Items from a data source
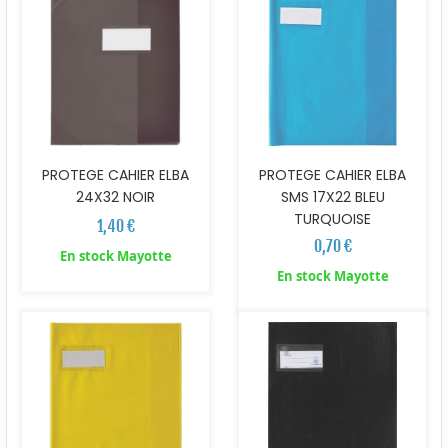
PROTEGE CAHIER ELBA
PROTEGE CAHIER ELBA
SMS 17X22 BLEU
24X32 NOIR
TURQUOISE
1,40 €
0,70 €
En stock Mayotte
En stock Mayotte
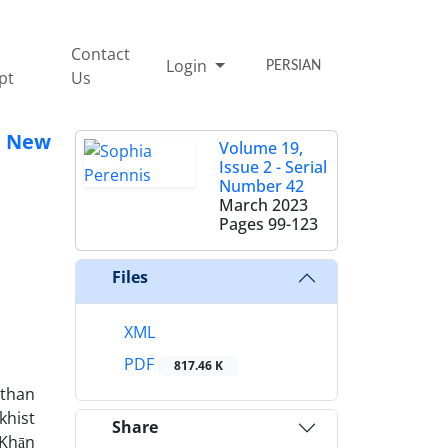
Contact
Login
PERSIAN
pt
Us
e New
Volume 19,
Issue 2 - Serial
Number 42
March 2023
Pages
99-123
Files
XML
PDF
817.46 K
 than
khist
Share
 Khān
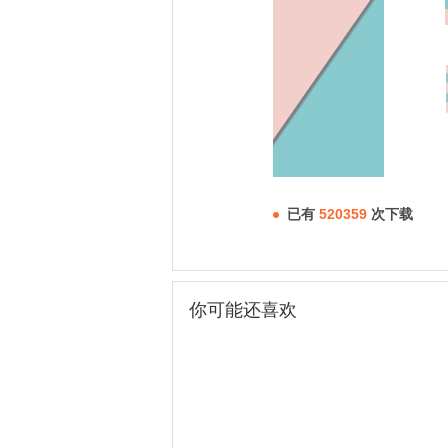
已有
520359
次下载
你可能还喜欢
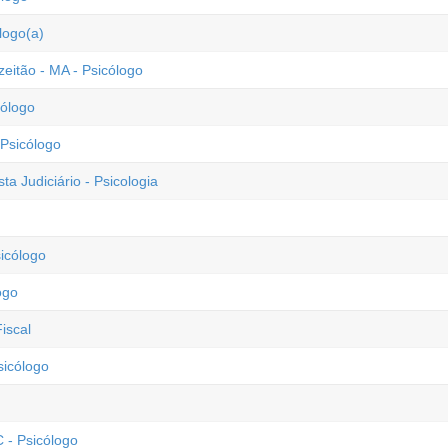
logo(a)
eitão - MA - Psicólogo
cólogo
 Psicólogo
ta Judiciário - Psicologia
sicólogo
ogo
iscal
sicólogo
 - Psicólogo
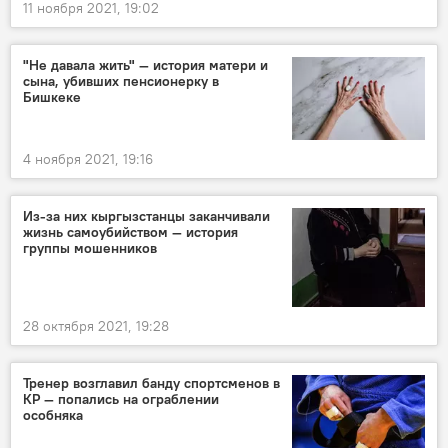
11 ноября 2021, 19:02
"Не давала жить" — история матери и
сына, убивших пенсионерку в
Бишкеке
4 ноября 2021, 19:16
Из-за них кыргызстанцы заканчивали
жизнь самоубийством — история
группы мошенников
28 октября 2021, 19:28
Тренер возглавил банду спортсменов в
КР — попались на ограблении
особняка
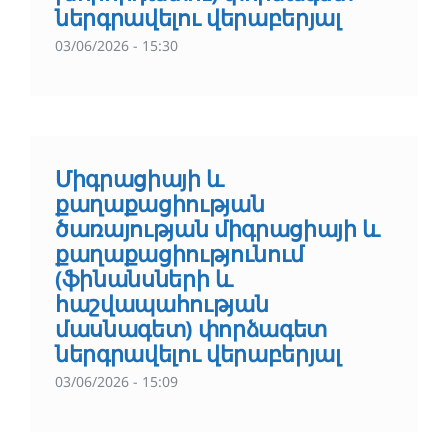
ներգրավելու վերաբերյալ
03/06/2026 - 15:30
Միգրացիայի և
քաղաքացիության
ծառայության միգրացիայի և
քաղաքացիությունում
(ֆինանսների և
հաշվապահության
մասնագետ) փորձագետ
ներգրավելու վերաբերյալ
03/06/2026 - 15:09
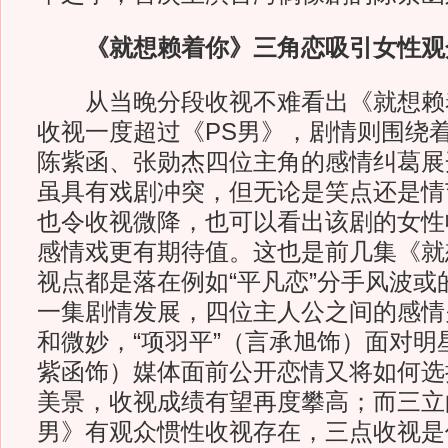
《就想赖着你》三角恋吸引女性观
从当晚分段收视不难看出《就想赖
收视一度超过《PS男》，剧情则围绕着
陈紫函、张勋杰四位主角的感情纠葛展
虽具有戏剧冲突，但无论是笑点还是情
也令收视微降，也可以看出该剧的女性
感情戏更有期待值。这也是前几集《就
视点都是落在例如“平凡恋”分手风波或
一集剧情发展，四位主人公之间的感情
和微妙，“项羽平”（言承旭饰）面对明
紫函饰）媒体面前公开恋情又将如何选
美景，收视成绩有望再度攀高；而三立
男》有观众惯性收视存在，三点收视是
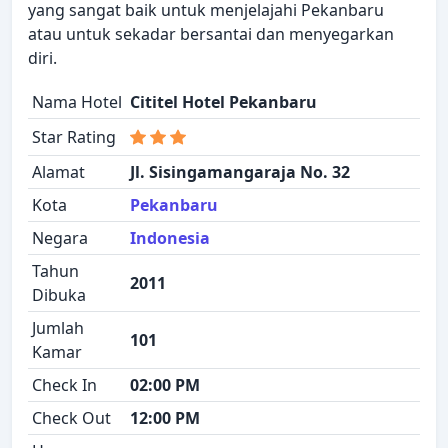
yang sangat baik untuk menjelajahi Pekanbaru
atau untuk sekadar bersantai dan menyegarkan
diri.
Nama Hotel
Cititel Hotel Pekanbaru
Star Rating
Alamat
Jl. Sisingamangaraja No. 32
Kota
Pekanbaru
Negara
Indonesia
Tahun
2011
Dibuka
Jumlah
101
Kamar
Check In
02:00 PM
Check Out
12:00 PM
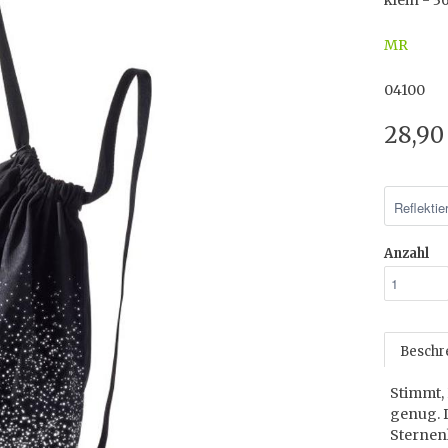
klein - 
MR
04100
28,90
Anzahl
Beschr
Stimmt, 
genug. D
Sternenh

WHAT TO DO
When you print the entries, keep every line exactly as it is and drop the pictures.

EXERCISE ANSWER
PROTEGE CAHIER ELBA
PROTEGE CAHIER ELBA
SMS 17X22 BLEU
24X32 NOIR
TURQUOISE
1,40 €
0,70 €
En stock Mayotte
En stock Mayotte
Contact
Login
PERSIAN
pt
Us
e New
Volume 19,
Issue 2 - Serial
Number 42
March 2023
Pages
99-123
Files
XML
PDF
817.46 K
 than
khist
Share
 Khān
已有
520359
次下载
你可能还喜欢
logo(a)
eitão - MA - Psicólogo
cólogo
 Psicólogo
ta Judiciário - Psicologia
sicólogo
ogo
iscal
sicólogo
 - Psicólogo
11 ноября 2021, 19:02
"Не давала жить" — история матери и
сына, убивших пенсионерку в
Бишкеке
4 ноября 2021, 19:16
Из-за них кыргызстанцы заканчивали
жизнь самоубийством — история
группы мошенников
28 октября 2021, 19:28
Тренер возглавил банду спортсменов в
КР — попались на ограблении
особняка
ներգրավելու վերաբերյալ
03/06/2026 - 15:30
Միգրացիայի և
քաղաքացիության
ծառայության միգրացիայի և
քաղաքացիությունում
(ֆինանսների և
հաշվապահության
մասնագետ) փորձագետ
ներգրավելու վերաբերյալ
03/06/2026 - 15:09
《就想赖着你》三角恋吸引女性观
从当晚分段收视不难看出《就想赖
收视一度超过《PS男》，剧情则围绕着
陈紫函、张勋杰四位主角的感情纠葛展
虽具有戏剧冲突，但无论是笑点还是情
也令收视微降，也可以看出该剧的女性
感情戏更有期待值。这也是前几集《就
视点都是落在例如“平凡恋”分手风波或
一集剧情发展，四位主人公之间的感情
和微妙，“项羽平”（言承旭饰）面对明
紫函饰）媒体面前公开恋情又将如何选
美景，收视成绩有望再度攀高；而三立
男》有观众惯性收视存在，三点收视是
yang sangat baik untuk menjelajahi Pekanbaru
atau untuk sekadar bersantai dan menyegarkan
diri.
Nama Hotel
Cititel Hotel Pekanbaru
Star Rating
Alamat
Jl. Sisingamangaraja No. 32
Kota
Pekanbaru
Negara
Indonesia
Tahun
2011
Dibuka
Jumlah
101
Kamar
Check In
02:00 PM
Check Out
12:00 PM
klein - 
MR
04100
28,90
Anzahl
Beschr
Stimmt, 
genug. D
Sternenh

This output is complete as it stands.